With a requirement to re-encrypt the Entity Secret for each API request, you avoid the risks associated with having a static key, which could be vulnerable to security breaches. This dynamic approach means that every request is identifiably distinct, providing fortified protection against potential attacks.

Sole Authority

While our platform enables operations using the Entity Secret, it does not store it. This design choice comes with dual implications: First, it ensures you are the sole entity capable of using your private keys, thus preserving absolute control over them. Second, it places the responsibility squarely on your shoulders to secure the Entity Secret conscientiously, as its security is paramount to the overall protection of your Developer-Controlled Wallets.

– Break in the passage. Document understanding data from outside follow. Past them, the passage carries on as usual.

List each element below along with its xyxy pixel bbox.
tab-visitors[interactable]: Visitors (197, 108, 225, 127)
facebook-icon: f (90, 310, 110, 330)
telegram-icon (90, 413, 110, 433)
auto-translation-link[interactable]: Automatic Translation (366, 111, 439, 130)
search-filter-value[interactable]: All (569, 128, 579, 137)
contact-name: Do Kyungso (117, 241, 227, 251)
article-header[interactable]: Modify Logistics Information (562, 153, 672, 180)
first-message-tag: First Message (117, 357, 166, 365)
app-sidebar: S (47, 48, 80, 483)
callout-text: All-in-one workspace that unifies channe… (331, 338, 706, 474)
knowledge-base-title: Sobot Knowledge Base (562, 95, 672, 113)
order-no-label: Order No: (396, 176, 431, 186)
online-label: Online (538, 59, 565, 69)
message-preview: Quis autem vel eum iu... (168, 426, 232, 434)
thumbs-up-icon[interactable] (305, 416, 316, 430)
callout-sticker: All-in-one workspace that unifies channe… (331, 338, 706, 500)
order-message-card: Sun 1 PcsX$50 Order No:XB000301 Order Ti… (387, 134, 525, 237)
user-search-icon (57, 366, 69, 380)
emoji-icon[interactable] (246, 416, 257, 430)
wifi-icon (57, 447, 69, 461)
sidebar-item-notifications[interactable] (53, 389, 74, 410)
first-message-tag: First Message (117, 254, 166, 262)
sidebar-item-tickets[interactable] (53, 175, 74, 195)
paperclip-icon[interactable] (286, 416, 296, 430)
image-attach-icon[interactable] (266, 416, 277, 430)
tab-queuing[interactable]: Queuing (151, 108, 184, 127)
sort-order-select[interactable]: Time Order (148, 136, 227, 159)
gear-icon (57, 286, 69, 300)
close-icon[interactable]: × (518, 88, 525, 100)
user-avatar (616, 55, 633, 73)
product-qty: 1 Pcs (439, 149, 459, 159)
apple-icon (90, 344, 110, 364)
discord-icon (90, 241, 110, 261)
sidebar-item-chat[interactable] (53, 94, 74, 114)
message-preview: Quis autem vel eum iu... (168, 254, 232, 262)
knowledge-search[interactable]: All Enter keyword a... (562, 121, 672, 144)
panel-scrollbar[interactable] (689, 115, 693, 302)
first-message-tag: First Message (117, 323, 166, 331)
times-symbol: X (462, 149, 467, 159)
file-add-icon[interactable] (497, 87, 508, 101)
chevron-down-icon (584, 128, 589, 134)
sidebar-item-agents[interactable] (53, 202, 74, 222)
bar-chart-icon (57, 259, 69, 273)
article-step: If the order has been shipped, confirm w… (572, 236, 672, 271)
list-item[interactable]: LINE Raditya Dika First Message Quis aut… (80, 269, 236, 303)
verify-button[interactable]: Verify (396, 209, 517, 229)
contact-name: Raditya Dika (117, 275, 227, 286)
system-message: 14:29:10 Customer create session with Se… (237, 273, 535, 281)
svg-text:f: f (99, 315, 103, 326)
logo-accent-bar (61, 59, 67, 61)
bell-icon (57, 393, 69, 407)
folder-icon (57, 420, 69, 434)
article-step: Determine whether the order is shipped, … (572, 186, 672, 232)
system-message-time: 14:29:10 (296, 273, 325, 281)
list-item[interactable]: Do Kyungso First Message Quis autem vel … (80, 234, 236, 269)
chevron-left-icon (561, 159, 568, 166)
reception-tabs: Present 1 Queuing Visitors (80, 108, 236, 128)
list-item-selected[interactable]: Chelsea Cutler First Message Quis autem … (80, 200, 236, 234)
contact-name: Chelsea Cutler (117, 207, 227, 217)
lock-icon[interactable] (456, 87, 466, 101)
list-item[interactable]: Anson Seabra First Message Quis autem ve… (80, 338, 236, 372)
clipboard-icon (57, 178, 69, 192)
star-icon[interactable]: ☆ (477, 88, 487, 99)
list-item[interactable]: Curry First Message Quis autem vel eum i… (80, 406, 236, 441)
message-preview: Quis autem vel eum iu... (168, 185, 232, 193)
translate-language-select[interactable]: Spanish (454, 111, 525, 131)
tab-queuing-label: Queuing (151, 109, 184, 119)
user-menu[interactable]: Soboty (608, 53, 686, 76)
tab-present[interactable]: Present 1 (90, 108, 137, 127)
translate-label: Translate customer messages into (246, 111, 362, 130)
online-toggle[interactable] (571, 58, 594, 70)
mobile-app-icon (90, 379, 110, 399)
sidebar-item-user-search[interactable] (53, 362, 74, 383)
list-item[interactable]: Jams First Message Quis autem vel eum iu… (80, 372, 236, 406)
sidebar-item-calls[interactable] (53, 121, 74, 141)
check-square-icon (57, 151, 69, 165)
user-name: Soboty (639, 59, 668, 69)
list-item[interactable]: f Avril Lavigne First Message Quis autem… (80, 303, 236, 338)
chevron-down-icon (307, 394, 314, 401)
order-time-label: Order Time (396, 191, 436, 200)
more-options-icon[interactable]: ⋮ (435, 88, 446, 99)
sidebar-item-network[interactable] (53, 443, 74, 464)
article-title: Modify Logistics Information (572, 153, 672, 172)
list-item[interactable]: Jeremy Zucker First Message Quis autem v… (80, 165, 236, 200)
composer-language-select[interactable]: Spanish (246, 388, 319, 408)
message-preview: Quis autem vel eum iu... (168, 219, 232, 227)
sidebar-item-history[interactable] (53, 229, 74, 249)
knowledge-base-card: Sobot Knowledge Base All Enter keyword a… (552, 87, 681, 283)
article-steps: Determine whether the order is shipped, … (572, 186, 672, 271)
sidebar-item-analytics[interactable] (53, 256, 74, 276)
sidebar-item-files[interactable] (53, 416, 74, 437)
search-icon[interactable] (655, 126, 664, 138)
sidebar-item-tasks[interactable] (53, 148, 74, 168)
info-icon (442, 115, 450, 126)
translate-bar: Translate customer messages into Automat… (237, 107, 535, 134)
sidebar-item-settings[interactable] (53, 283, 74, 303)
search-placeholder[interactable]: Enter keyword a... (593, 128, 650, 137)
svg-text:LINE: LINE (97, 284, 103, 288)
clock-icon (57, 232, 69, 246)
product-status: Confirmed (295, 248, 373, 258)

Balancing Power with Responsibility as a Developer

The Entity Secret embodies the level of trust and authority that our platform confers upon developers. It enables smooth access to the extensive capabilities of developer-controlled wallets, while simultaneously ensuring their security is maintained. However, great power necessitates equally great responsibility. The safeguarding, encryption, and periodic renewal of the Entity Secret are duties that rest with you, the developer.

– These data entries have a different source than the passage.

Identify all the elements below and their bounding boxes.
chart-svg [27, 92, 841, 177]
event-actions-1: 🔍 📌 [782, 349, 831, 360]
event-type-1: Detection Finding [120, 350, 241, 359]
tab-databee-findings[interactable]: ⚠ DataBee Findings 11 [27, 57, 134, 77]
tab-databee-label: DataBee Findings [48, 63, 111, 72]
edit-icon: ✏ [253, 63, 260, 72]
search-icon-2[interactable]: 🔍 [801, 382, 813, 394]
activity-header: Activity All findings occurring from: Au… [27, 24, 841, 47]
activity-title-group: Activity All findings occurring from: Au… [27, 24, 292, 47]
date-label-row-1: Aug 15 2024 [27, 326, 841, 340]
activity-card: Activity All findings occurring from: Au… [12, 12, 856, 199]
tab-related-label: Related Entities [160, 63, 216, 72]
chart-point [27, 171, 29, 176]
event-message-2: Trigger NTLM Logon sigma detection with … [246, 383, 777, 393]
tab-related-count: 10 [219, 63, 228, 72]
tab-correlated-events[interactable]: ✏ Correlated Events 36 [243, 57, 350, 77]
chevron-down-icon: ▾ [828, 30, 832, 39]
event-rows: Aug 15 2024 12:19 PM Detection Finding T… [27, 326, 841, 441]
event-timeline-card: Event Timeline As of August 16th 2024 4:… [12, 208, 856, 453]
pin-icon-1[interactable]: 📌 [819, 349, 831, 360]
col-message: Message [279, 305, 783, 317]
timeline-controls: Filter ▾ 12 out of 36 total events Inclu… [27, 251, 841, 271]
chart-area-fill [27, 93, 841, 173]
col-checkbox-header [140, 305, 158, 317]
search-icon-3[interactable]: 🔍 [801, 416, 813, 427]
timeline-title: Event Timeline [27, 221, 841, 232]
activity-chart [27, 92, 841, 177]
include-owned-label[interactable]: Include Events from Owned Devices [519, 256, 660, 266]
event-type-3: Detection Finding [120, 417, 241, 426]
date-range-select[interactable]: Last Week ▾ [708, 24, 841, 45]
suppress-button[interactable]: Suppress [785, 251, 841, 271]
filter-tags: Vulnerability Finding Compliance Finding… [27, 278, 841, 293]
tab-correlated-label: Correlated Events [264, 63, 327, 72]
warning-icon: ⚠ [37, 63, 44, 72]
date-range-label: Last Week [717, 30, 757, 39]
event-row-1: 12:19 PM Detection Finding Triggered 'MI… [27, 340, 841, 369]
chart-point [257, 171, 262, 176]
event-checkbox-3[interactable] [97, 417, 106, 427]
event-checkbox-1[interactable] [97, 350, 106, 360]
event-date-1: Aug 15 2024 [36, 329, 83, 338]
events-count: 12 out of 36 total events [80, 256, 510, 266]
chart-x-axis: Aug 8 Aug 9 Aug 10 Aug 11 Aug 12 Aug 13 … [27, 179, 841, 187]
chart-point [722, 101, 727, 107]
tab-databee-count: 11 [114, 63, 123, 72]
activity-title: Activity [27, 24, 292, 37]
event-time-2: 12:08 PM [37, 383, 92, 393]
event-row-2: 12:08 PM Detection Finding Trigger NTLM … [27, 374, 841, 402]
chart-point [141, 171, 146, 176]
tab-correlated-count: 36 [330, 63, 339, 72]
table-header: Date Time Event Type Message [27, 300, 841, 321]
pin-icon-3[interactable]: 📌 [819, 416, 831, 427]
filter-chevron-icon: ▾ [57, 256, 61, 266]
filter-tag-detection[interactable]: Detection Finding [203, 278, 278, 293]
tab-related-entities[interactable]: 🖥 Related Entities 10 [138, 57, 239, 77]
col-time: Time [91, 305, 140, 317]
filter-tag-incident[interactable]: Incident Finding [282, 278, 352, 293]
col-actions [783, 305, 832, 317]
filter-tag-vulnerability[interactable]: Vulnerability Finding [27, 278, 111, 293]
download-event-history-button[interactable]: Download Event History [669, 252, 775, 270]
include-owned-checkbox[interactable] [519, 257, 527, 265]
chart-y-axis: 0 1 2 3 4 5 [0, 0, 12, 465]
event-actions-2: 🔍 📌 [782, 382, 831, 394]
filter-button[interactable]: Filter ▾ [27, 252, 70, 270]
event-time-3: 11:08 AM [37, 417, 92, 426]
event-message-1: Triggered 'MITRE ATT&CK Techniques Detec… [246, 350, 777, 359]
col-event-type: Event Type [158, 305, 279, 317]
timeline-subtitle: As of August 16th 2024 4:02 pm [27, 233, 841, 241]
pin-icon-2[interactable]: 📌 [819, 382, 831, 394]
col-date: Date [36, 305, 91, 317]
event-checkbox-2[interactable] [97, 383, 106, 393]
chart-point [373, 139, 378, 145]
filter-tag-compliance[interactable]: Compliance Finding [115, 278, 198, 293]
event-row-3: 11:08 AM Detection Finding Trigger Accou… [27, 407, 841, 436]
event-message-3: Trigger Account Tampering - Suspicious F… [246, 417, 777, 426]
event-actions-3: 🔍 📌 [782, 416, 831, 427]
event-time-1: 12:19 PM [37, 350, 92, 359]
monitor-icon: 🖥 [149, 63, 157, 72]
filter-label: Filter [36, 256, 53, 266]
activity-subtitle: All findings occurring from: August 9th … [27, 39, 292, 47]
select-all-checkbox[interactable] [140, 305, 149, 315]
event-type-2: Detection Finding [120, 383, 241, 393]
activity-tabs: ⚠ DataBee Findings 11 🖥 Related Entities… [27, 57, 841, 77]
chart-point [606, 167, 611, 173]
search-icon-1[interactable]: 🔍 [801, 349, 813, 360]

This dynamic of empowering developers while also entrusting them with critical security tasks reflects the core principles of decentralization intrinsic to the web3 ecosystem. As a developer, you're more than a creator; you assume the role of a guardian of security and a proponent of distributed authority.

Generating the Entity Secret

const crypto = require('crypto')
const secret = crypto.randomBytes(32).toString('hex')

console.log(secret)  
Generate your own Entity Secret

Step 3: Transforming Your Entity Secret into Ciphertext and Initiating Registration

With your Entity Secret now created, we're ready to advance to a critical juncture. You're about to convert the Entity Secret into Ciphertext and register it with the system. This process sets the stage for you to create your first wallet—a milestone to look forward to.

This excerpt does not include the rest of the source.